Next to ICP and systemic blood pressure, also the arterial pCO2 needs to be measured and controlled. CO2 is a strong and specific dilator of cerebral vessels and therefore arterial pCO2 may also critically determine bleeding intensity after SAH. Arterial pCO2 can be reliably measured in the inspired and expired air by a microcapnometer (Capnograph 340, Hugo Sachs Elektronik/Harvard Apparatus) connected to the ventilation tube [28]. Values should be adjusted to 25–30 mmHg. This results in arterial pCO2 values in the physiological range (35–45 mmHg).

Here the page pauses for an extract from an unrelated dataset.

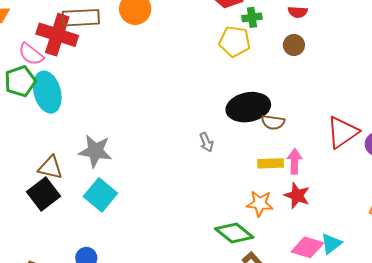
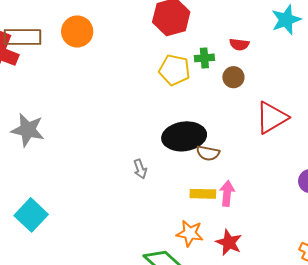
green cross: (252, 17) -> (204, 58), moved
red triangle: (343, 132) -> (272, 118), moved
gray star: (95, 151) -> (28, 130), moved
red star: (297, 195) -> (229, 242), moved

In order to receive additional information about regional cerebral blood flow (rCBF), a laser Doppler probe is glued on the temporal bone with cyanoacrylate glue (Fig. 1) and laser Doppler flux is measured through the intact bone. Laser Doppler recordings drop once the filament reaches the bifurcation of the MCA and reaches values close to zero when SAH occurred (Fig. 3b). As mentioned above, a drop of rCBF does not necessarily indicate vessel perforation. The heart function can be monitored by pulsoximetry on the hind paw (Mouse STAT, Kent Scientific). This noninvasive measurement provides peripheral oxygen saturation and heart rate. The high ICP after SAH induces a Cushing response, i.e., an increase in blood pressure (data not shown) and a decrease in heart rate (Fig. 3c).

SAH Induction

First, the animal is placed in a supine position and the neck is exposed. The skin is opened in the midline. Afterward, a blunt dissection through connective tissue between the salivary glands is performed. The external, internal, and common carotid artery and their branches are exposed and partly mobilized. The external carotid artery is ligated with a silk filament and another silk filament for fixation of the perforation filament is prepared. The common and internal carotid arteries are temporarily closed with micro clips. A stiff and blunted filament (Prolene 5-0) is inserted into the external carotid artery and fixed with the pre-arranged silk filament [8, 19, 21]. After removal of the micro clips, the filament is advanced into the ICA and then further toward the brain stem (Fig. 2). A sudden increase of the ICP together with a drop of the rCBF indicates vessel perforation at the Circle of Willis (Figs. 2 and 3a, b). Once the ICP rises, the filament is withdrawn immediately from the internal carotid artery. If the ICP does not rise, the filament needs to be withdrawn completely and a second attempt to introduce the filament in to the internal carotid artery and the perforate the vessel may be performed. If this does not result in SAH, the animal needs to be excluded from the study. After SAH, the external carotid artery is ligated and the skin wound sutured. The physiologic parameters and especially the ICP are monitored for another 20 min after bleeding induction to screen for potential re-bleedings which are detected by additional sharp increased of ICP. With this technique, a preferential distribution of blood along subarachnoid vessels (Fig. 4) with little to no variation between different animals can be achieved [21].
Fig. 4

Blood distribution along arteries after SAH. Brains were removed directly after surgery to evaluate blood distribution along brain-supplying arteries. Mice were transcardially perfused with saline so that no blood remained inside the vessels. In sham-operated animals, there is no visible blood while after SAH, blood is surrounding the vessels and is distributed along the arteries (adapted from Schuller et al. [21])

Post-operative Care

At the end of the surgery, anesthesia is terminated with a subcutaneous injection of atipamezol (2.5 mg/kg), flumazenil (0.5 mg/kg), and naloxon (1.2 mg/kg). In addition, 0.2 ml saline is injected subcutaneously to substitute for a possible volume loss during surgery. Mice are extubated as soon as they show motor activity. Afterward, animals are kept alone in a pre-heated incubator at 30 °C for 24 h to prevent hypothermia and are then returned together with their cage mates to their home cage. Dry and soaked food pellets together with easily accessible water are provided.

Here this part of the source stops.